» Exercise objective
Using the data below, return the stretch from the line that contains "[combobox] (765, 298)" through the line that contains "Template Customization [menuitem] (355, 1116)", both included, exactly as it stands and nothing beyond it.

» Saved entries

::::::::::

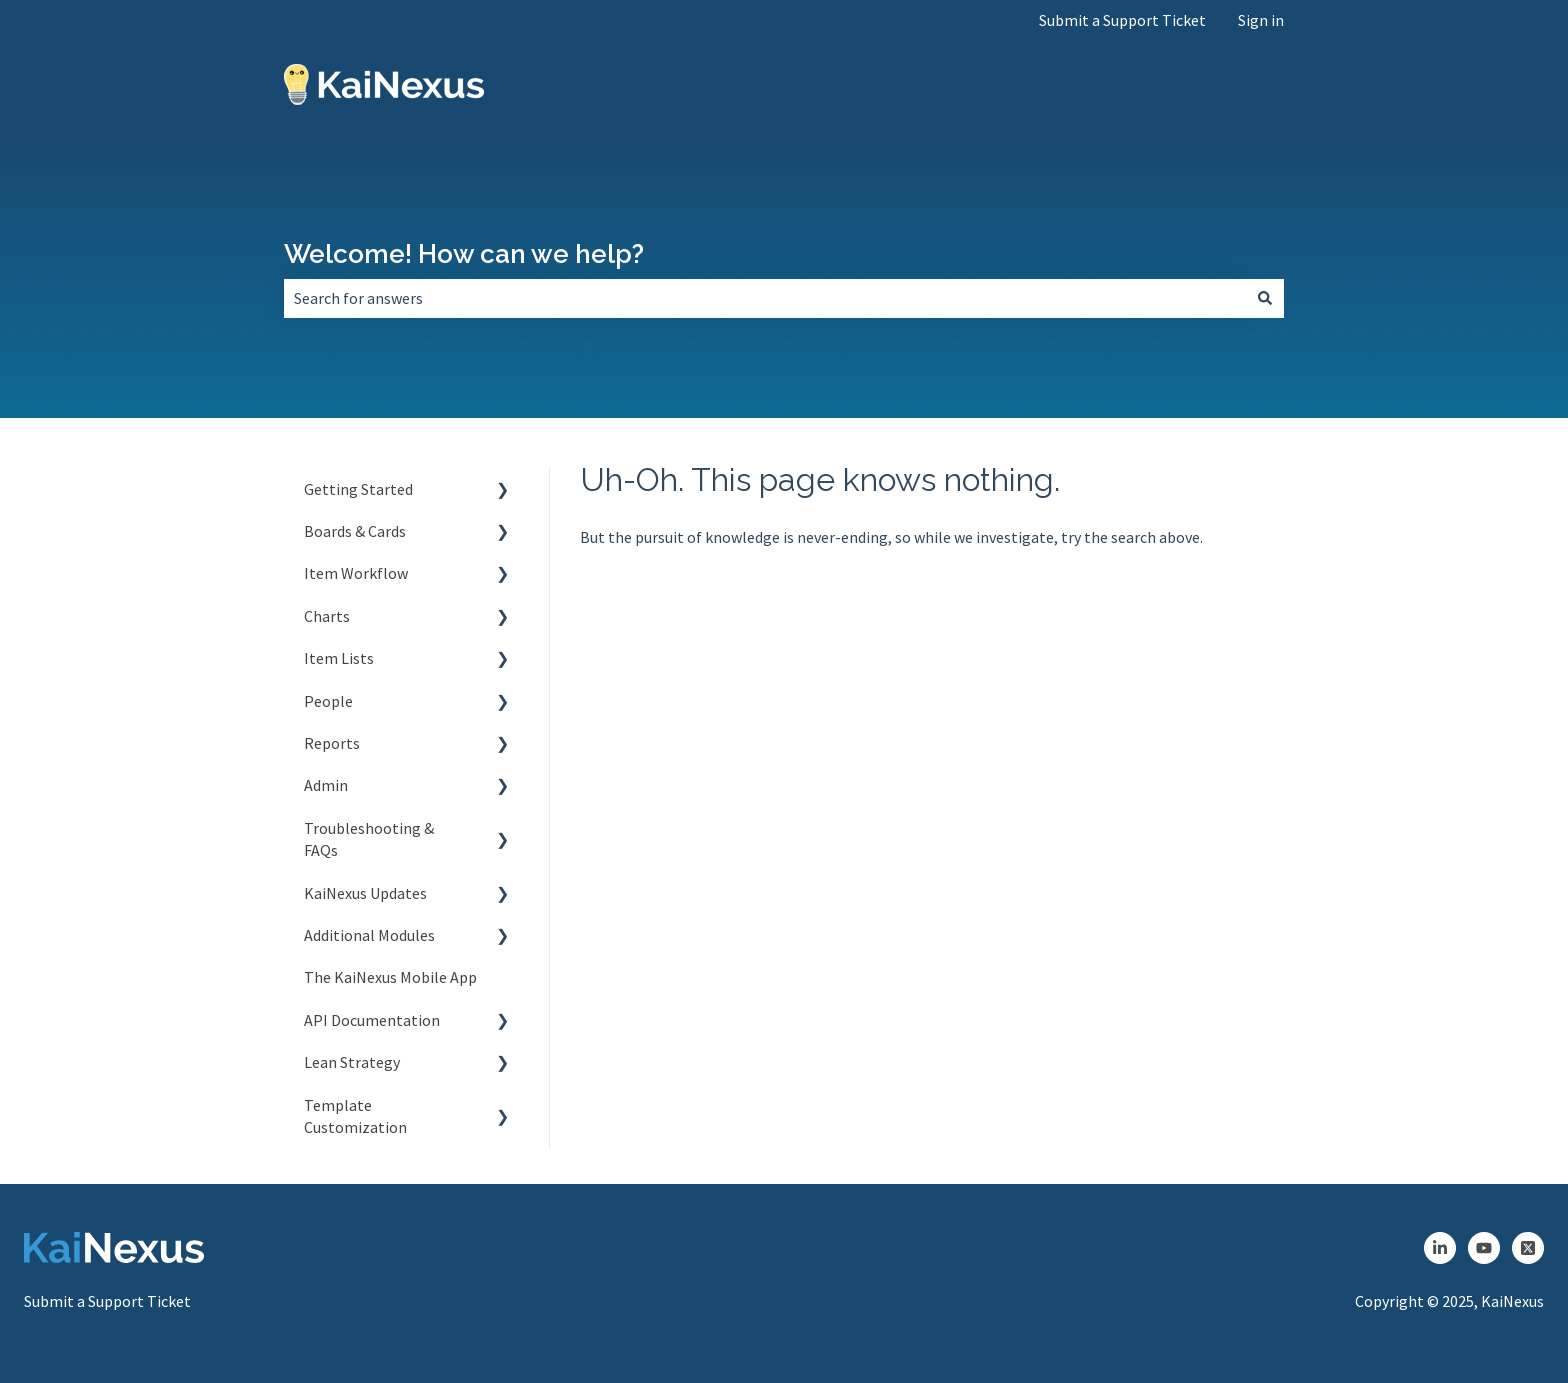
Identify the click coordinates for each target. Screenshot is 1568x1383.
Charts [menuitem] (327, 616)
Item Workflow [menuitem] (356, 573)
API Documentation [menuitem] (372, 1020)
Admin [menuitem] (326, 785)
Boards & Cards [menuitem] (355, 531)
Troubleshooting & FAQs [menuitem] (369, 839)
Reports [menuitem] (332, 743)
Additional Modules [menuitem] (369, 935)
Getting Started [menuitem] (358, 489)
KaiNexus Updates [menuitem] (365, 893)
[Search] (1265, 298)
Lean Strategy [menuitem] (352, 1062)
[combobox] (765, 298)
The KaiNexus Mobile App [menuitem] (390, 977)
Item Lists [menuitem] (339, 658)
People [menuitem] (328, 701)
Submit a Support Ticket (1122, 20)
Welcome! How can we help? (464, 254)
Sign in (1261, 20)
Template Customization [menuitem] (355, 1116)
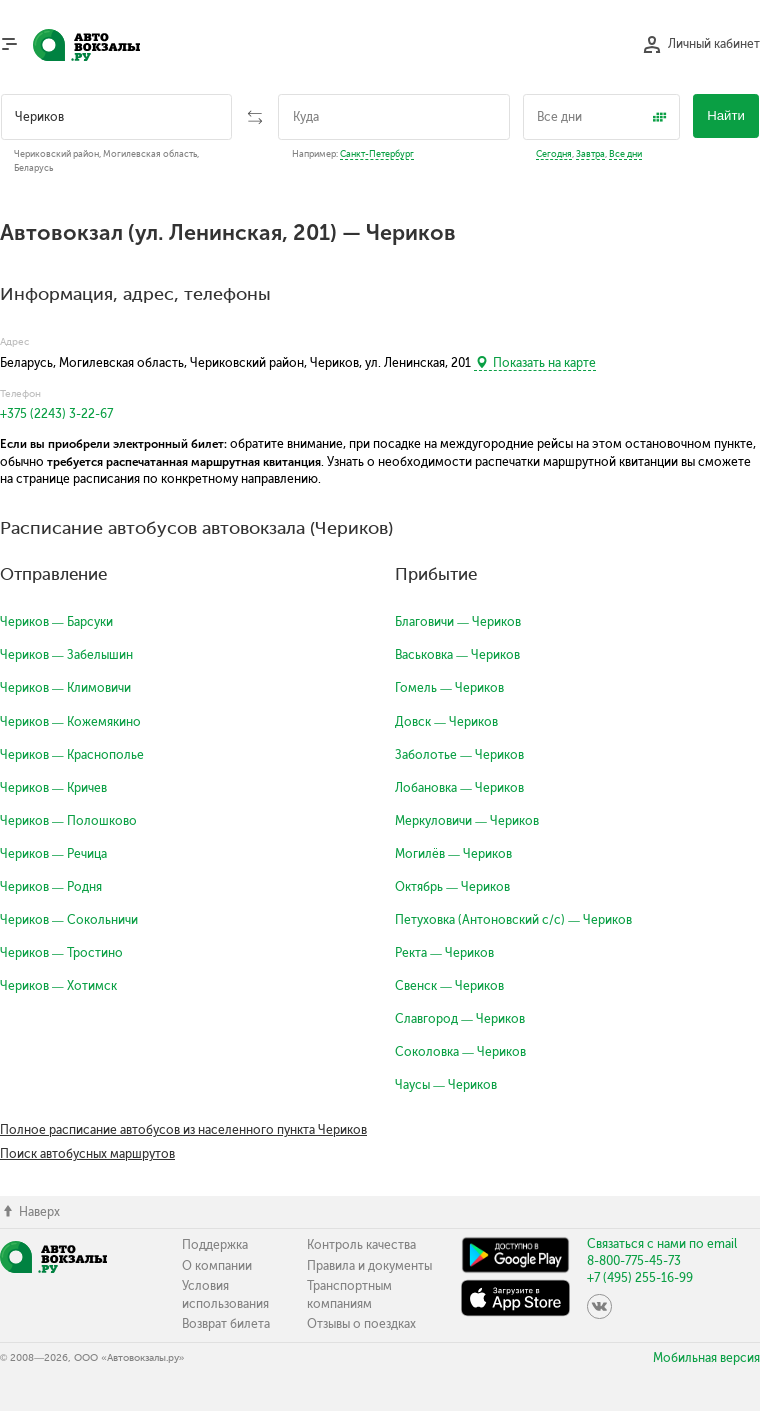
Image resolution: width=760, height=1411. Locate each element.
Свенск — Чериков (449, 986)
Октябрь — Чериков (452, 887)
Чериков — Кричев (53, 788)
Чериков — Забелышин (66, 655)
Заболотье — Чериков (459, 755)
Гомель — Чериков (449, 688)
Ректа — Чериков (444, 953)
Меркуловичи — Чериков (467, 821)
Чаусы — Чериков (446, 1085)
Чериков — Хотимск (58, 986)
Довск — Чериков (446, 722)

::::::::::

» Answer section
[combobox] (765, 298)
The KaiNexus Mobile App [menuitem] (390, 977)
Item Lists [menuitem] (339, 658)
People [menuitem] (328, 701)
Submit a Support Ticket (1122, 20)
Welcome! How can we help? (464, 254)
Sign in (1261, 20)
Template Customization [menuitem] (355, 1116)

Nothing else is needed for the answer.